De meesteres van E. was aanvankelijk Satis, doch Chnum werd van gastgod tot hoofdgod, en tevens gemaal van Satis (Χνουμ-ω-νεβ-ιηβ 'Chnum de grote, heer van 3bw'). Met hen was Anukis, godin van het cataractengebied, tot een trias verbonden. Chnum was hier de bewaker van de bronnen van de Nijloverstroming, die geacht werden zich nabij E. te bevinden. In de schaarse resten van de tempel die Nectanebo II voor deze god heropgericht had trekt thans vooral de aandacht een granieten poort die door Alexander, zoon van Alexander de Grote, werd gebouwd. Met dit heiligdom was een kleinere tempel van Satis verbonden. In de nabijheid liggen stenen sarcofagen waarin mummies van rammen (het heilige dier van Chnum) bijgezet waren, alsook de ruïnen van een tempel uit het Middel-Rijk, aan Heqaïb, een vergoddelijkte gouwvorst van het einde van het Oude Rijk, gewijd. Een andere merkwaardigheid van het eiland is een antieke nilometer.

In de 5e eeuw vC, en misschien reeds sinds de 7e eeuw, bevond zich op het eiland E. een militaire joodse kolonie, die niet alleen een synagoge maar ook een Jahwe-tempel bezat. Deze werd in 411 door de egyptische priesters van de god Chnum verwoest doch later herbouwd. Van deze kolonie stammen de arameese papyri (Aramees), die tussen de jaren 1893 en 1908 door inlandse opgravers werden gevonden en waarvan er zeventien eerst in 1947 opnieuw ontdekt werden (de z.g. Brooklyn papyri).
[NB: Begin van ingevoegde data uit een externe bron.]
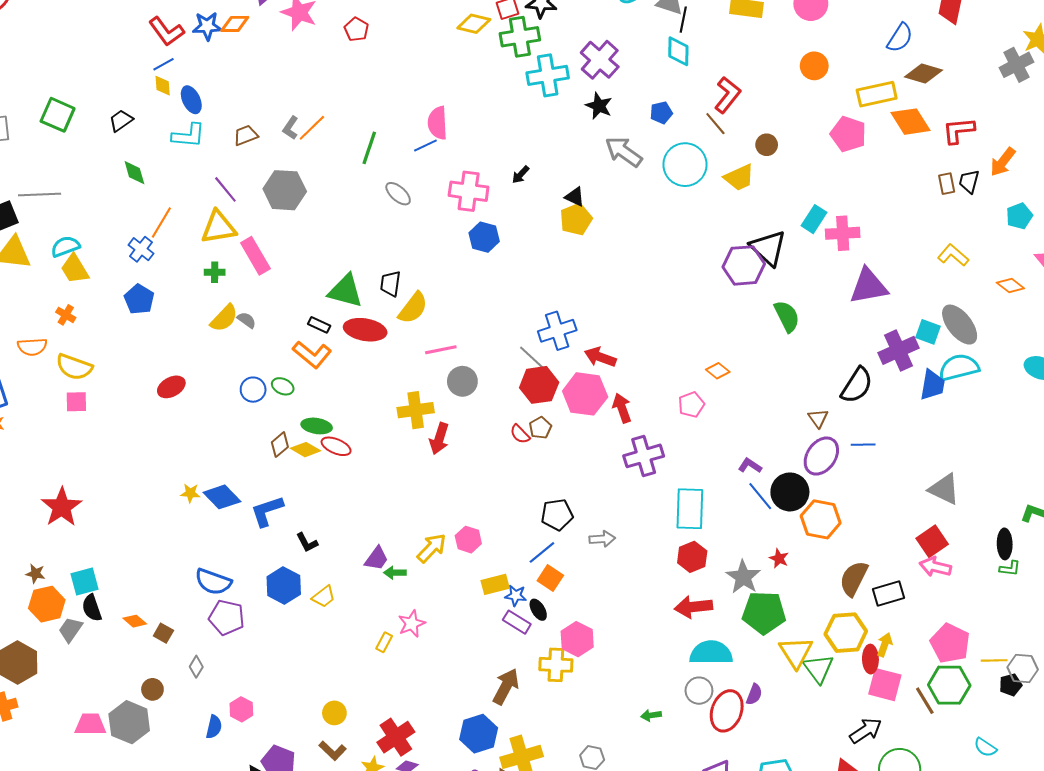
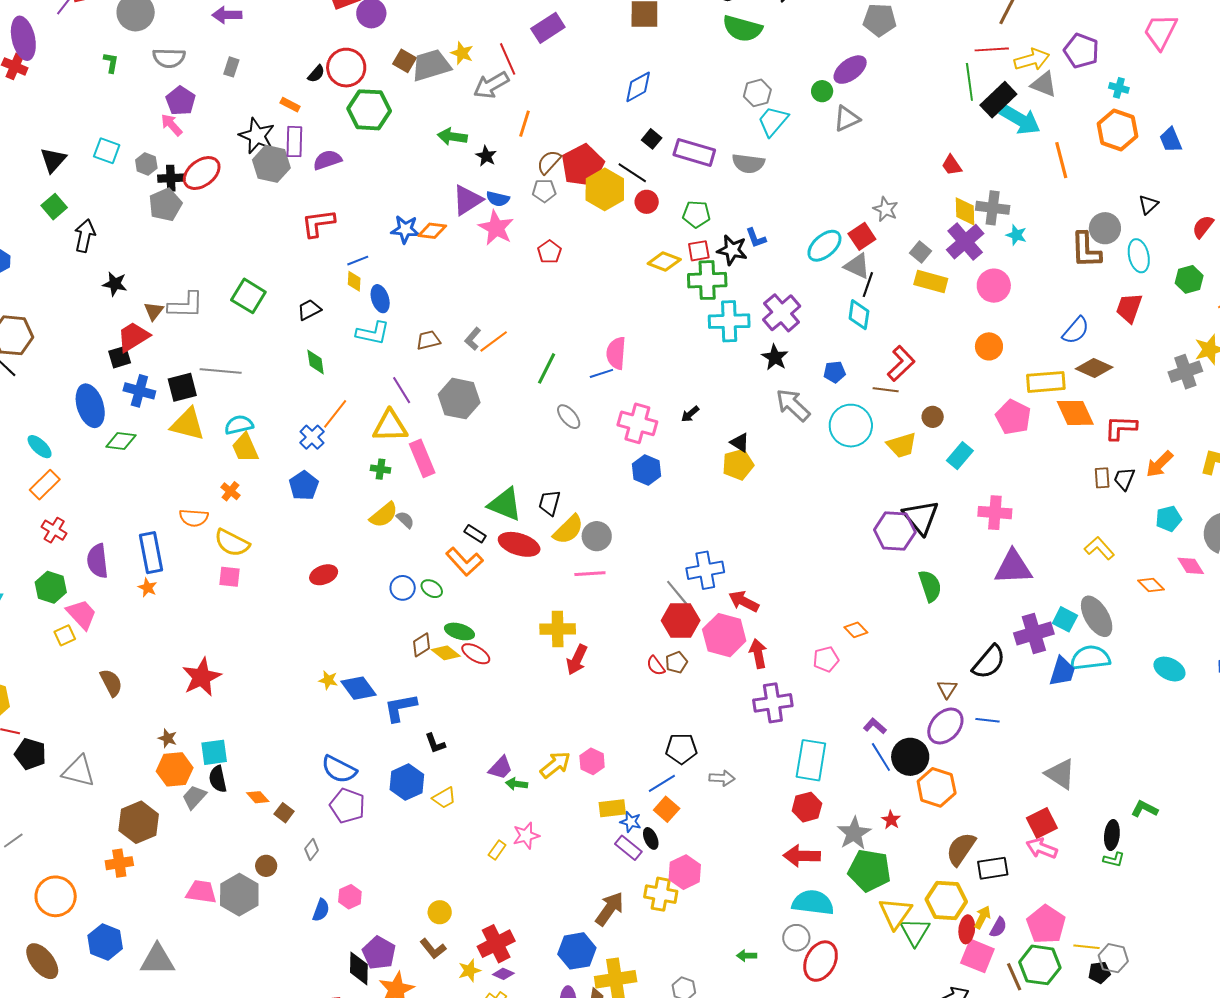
red L-shape: (166, 31) -> (318, 223), moved, turned 111
brown line: (715, 124) -> (886, 390), turned -50
cyan rectangle: (814, 219) -> (960, 456), moved
gray circle: (462, 381) -> (597, 536), moved
purple semicircle: (754, 694) -> (998, 927), moved

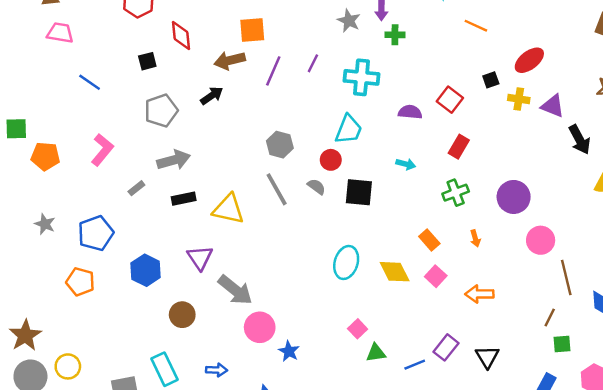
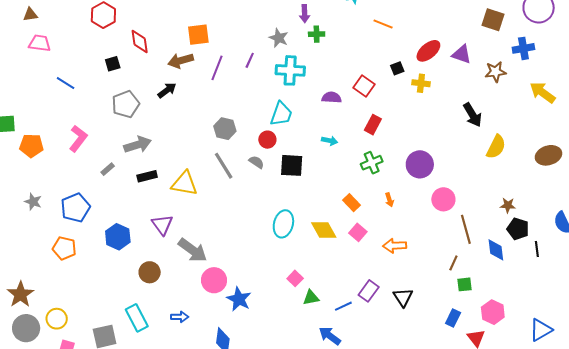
gray star: (349, 21) -> (279, 38), moved
purple triangle: (553, 106) -> (462, 54), moved
blue star: (289, 351) -> (239, 299), size x1.4

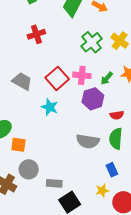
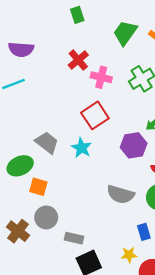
red cross: (36, 34) -> (78, 60), turned -30
pink cross: (82, 75) -> (101, 77), moved
gray trapezoid: (22, 81) -> (47, 143), moved

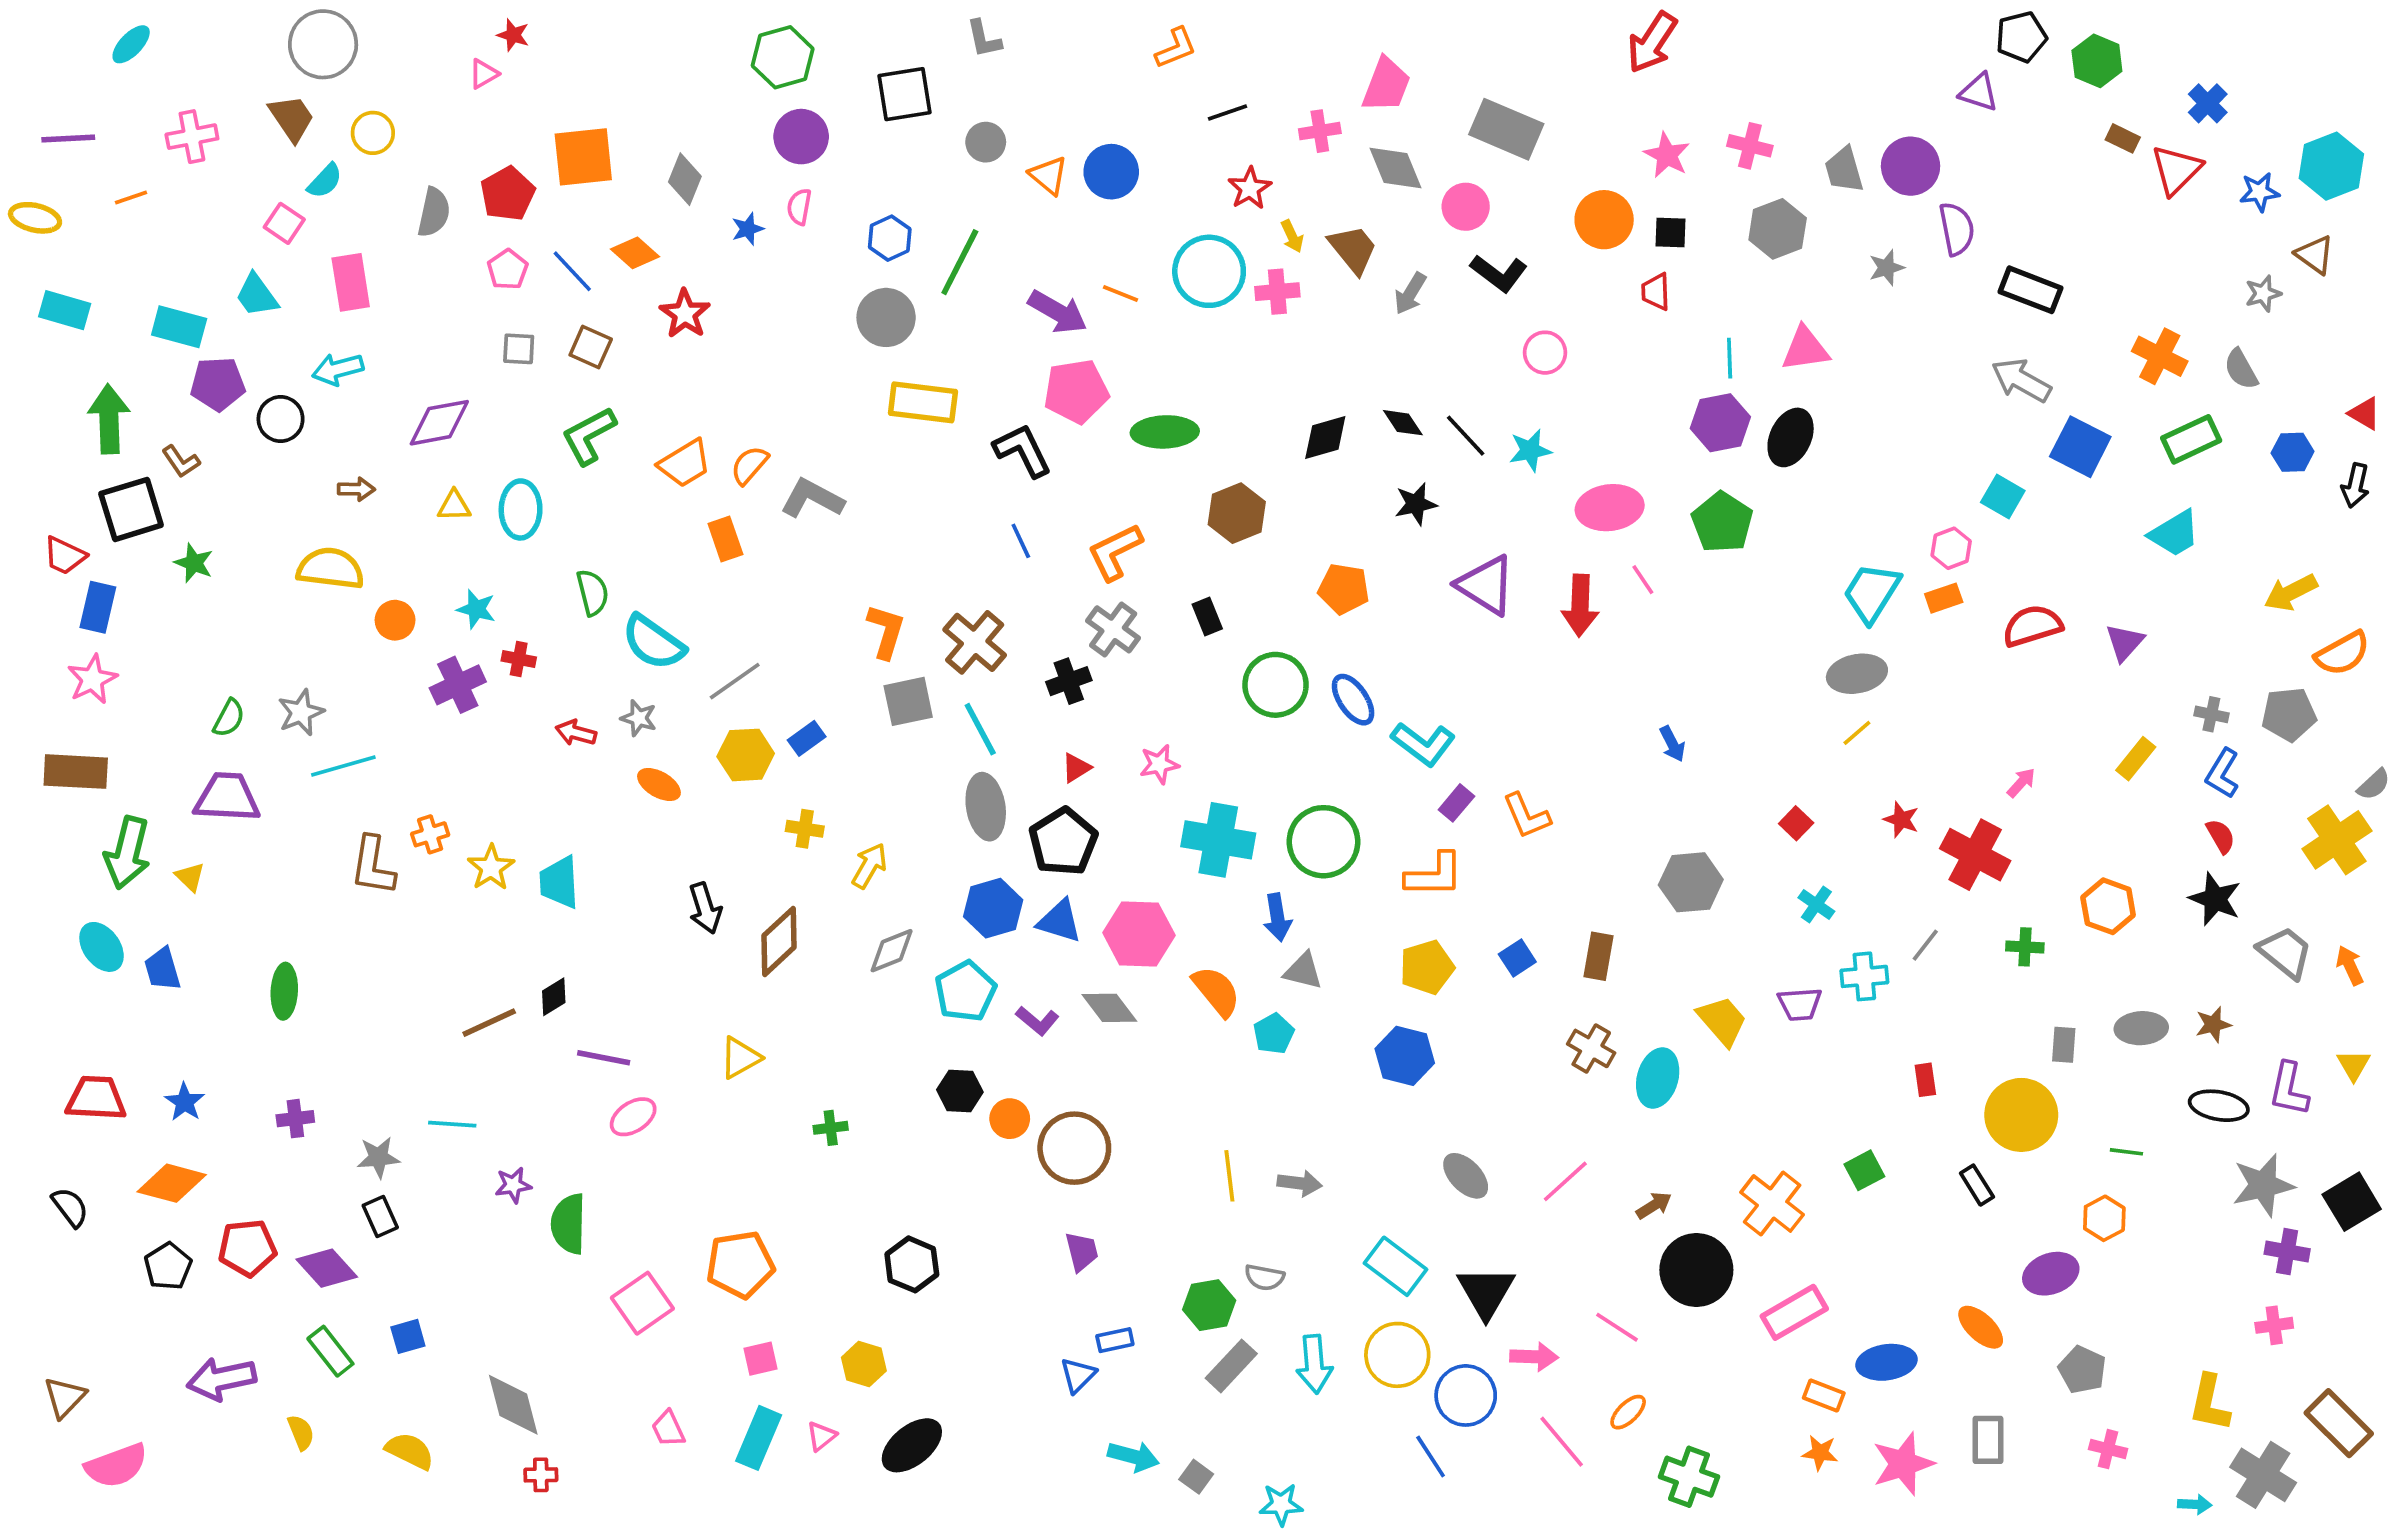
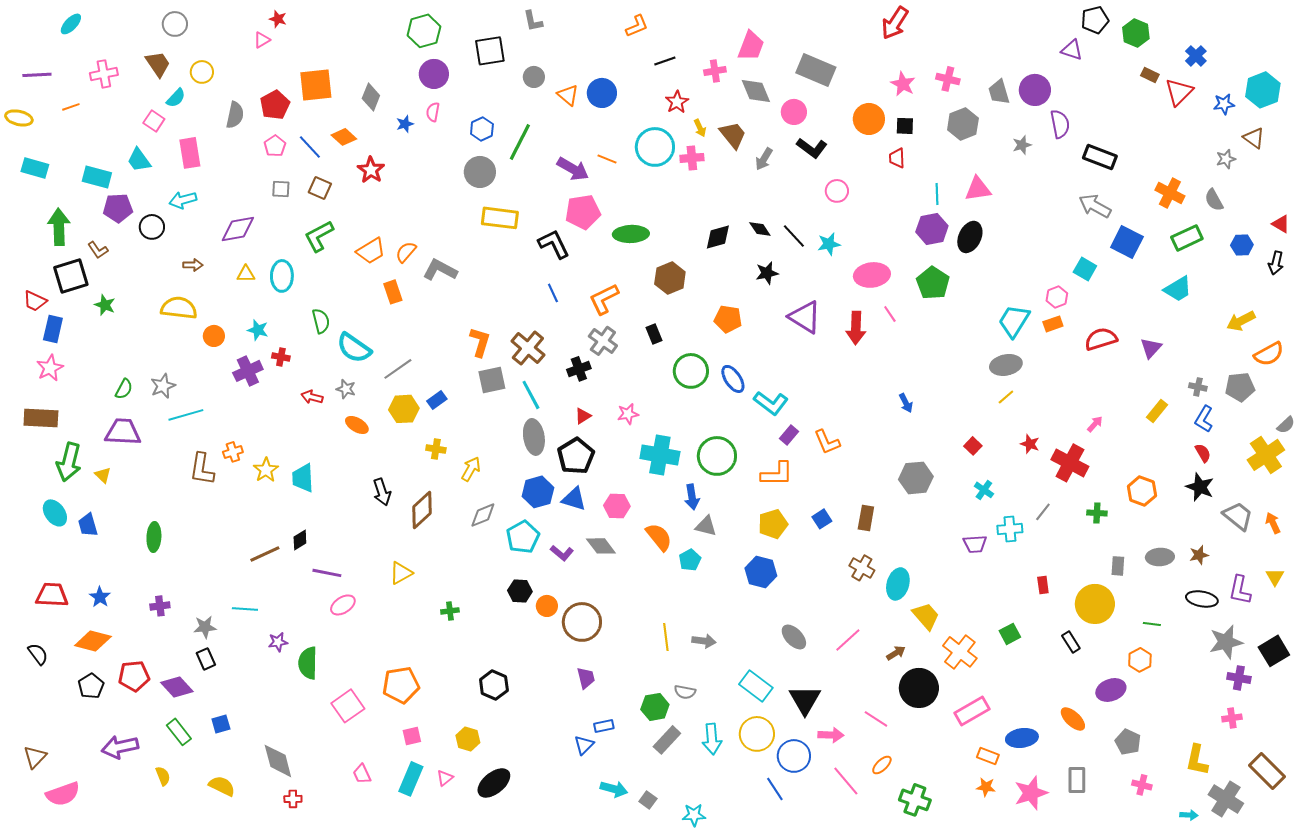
gray circle: (323, 44) -> (175, 24), size x0.7
pink hexagon: (1139, 934) -> (617, 506), size x0.7
yellow trapezoid: (1722, 1021) -> (926, 616), moved

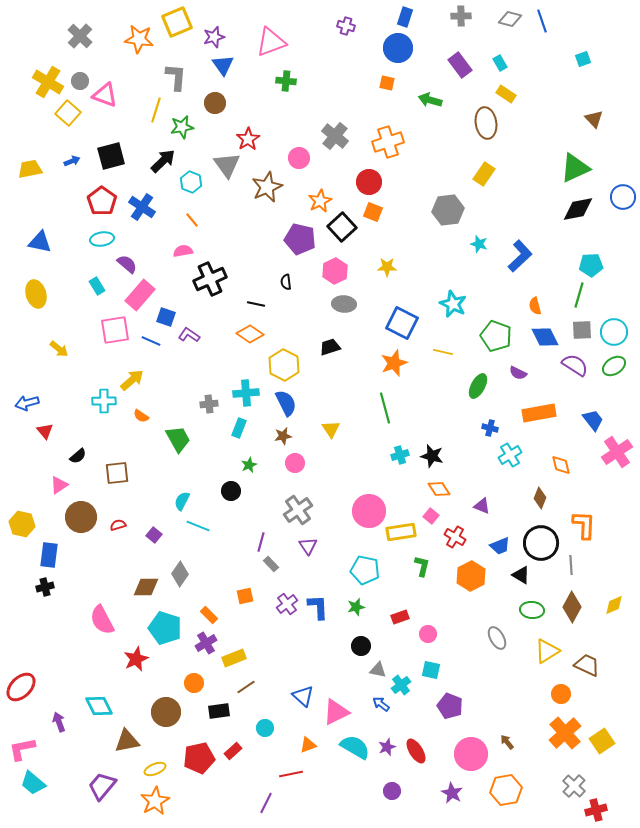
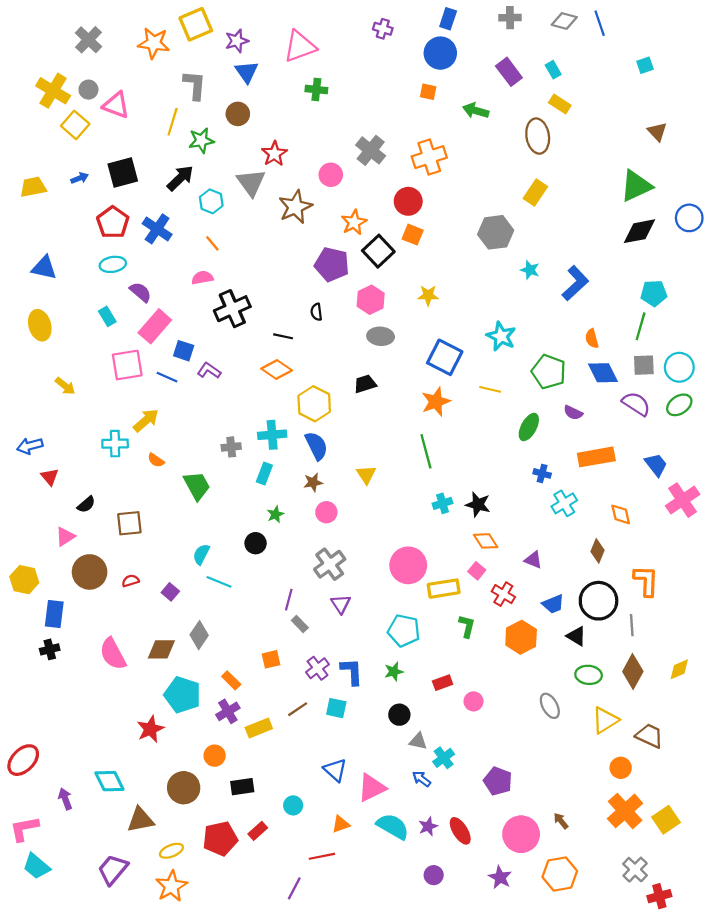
pink semicircle: (102, 620) -> (113, 654), moved
cyan square: (431, 670) -> (336, 708), moved
brown line: (246, 687) -> (298, 709), moved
Hoewel zij geen enkele bijbeltekst bevatten hebben zij veel bijgedragen tot het juiste begrip van de boeken Ezra en Nehemia. De duitse opgravingen van O. Rubensohn, daarna van F. Zucker, tussen de jaren 1906 en 1908, in de antieke stad, brachten enkele arameese, maar vooral zeer belangrijke griekse en ook demotische papyrusoorkonden aan het licht.

tempel van Sattet
De tempel van Sattet, gebouwd door Hatsjepsut in ca. 1460 vC.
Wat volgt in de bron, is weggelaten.